The wintry day, descending to its close,
Invites all wearied nature to repose,
And shades of night are falling dense and fast
Like sable curtains closing o'er the past.
Pale through the gloom the newly fallen snow
Wraps in a shroud the silent earth below
As though 'twere mercy's hand had spread the pall,
A symbol of forgiveness unto all.
I cannot go to rest but linger still
In meditation at my window sill,
While, like the twinkling stars in heaven's dome,
Come one by one sweet memories of home.
And wouldst thou ask me where my fancy roves
To reproduce the happy scenes it loves?
Where hope and memory together dwell
And paint the pictured beauties that I tell?

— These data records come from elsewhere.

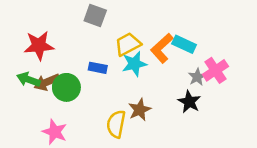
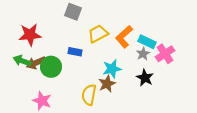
cyan rectangle: (184, 44) -> (147, 42), moved
cyan star: (134, 64) -> (112, 69), moved
gray star: (197, 77) -> (143, 54), moved

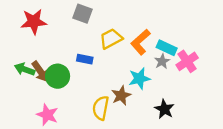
red star: (30, 35) -> (34, 22), moved
brown arrow: (36, 63) -> (40, 72), turned -102
cyan star: (112, 69) -> (139, 78), moved
black star: (145, 78) -> (164, 109), moved

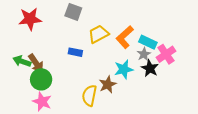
green circle: (58, 76) -> (41, 79), moved
black star: (164, 109) -> (150, 68), moved

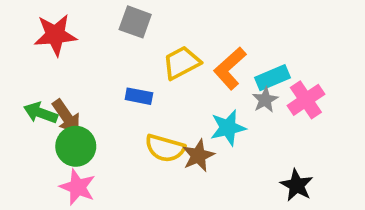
cyan rectangle: (148, 42) -> (273, 78), turned -48
black star: (150, 68) -> (297, 185), moved
yellow semicircle: (89, 96) -> (165, 148), moved, turned -85

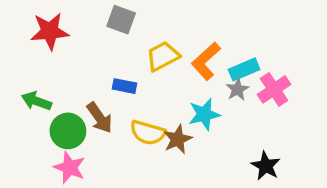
brown arrow: (66, 117) -> (100, 118), moved

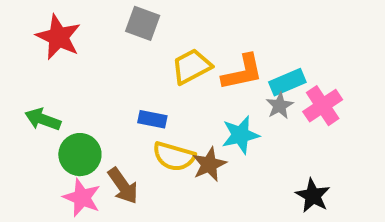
red star: (50, 31) -> (58, 37), turned 30
orange L-shape: (206, 61) -> (242, 72), turned -150
blue rectangle: (124, 86) -> (152, 119), moved
brown arrow: (100, 118) -> (123, 186), moved

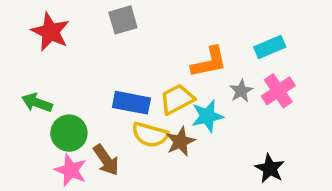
gray square: (143, 23) -> (123, 20), turned -36
yellow trapezoid: (192, 66) -> (177, 99), moved
cyan rectangle: (287, 82) -> (270, 47), moved
blue rectangle: (152, 119) -> (131, 103), size x1.5

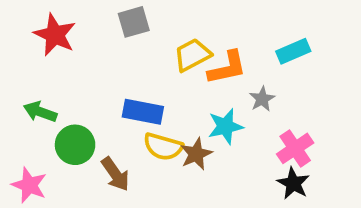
pink cross: (278, 91) -> (295, 148), moved
yellow trapezoid: (177, 99) -> (192, 55), moved
pink star: (71, 170) -> (29, 185), moved

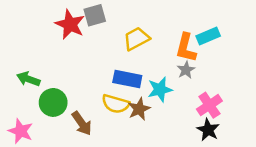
red star: (55, 35) -> (70, 24), moved
orange L-shape: (227, 68) -> (186, 48), moved, turned 116
blue rectangle: (143, 112) -> (127, 79), moved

Away beyond the prairies of the West
Where exiled Saints in solitude were blest;
Where industry the seal of wealth has set
Amid the peaceful vales of Deseret,
Unheeding still the fiercest blasts that blow,
With tops encrusted by eternal snow,
The towering peaks that shield the tender sod,
Stand, types of freedom reared by nature's God.
The wilderness, that naught before would yield,
Is now become a fertile, fruitful field.
Where roamed at will the savage Indian band,
The templed cities of the Saints now stand.
And sweet religion in its purity
Invites all men to its security.
This is my home, the spot I love so well,
Whose worth and beauty pen nor tongue can tell.